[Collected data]
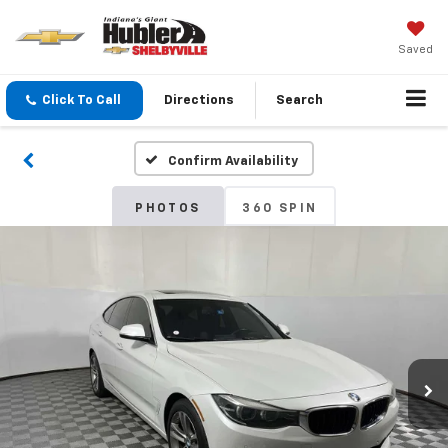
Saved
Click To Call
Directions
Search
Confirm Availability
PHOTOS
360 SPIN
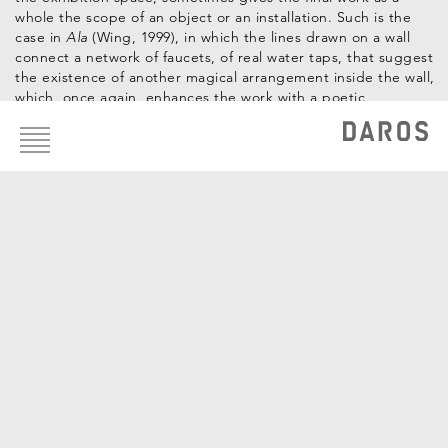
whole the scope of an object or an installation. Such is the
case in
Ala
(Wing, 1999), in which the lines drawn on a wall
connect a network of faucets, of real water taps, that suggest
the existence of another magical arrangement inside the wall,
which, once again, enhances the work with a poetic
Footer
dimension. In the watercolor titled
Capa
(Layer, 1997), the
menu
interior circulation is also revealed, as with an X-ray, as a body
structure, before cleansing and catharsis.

...

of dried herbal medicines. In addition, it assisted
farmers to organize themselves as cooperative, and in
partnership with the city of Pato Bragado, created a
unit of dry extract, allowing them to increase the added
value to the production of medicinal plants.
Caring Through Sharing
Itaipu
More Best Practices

* * *

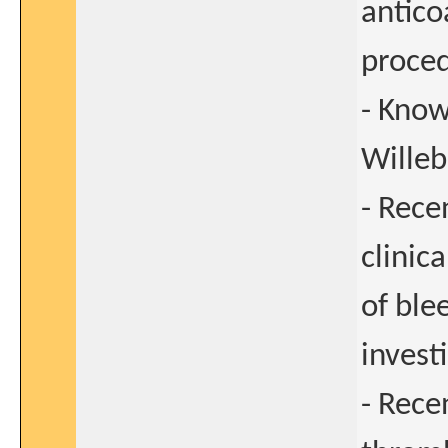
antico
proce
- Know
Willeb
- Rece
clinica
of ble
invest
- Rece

■ **WHAT TO PRODUCE**
All that belongs in the answer is the run of lines above from the line containing "interior circulation is" through the line containing "structure, before cleansing and catharsis.", exactly as written.

■ **RESPONSE TO THE EXERCISE**
interior circulation is also revealed, as with an X-ray, as a body
structure, before cleansing and catharsis.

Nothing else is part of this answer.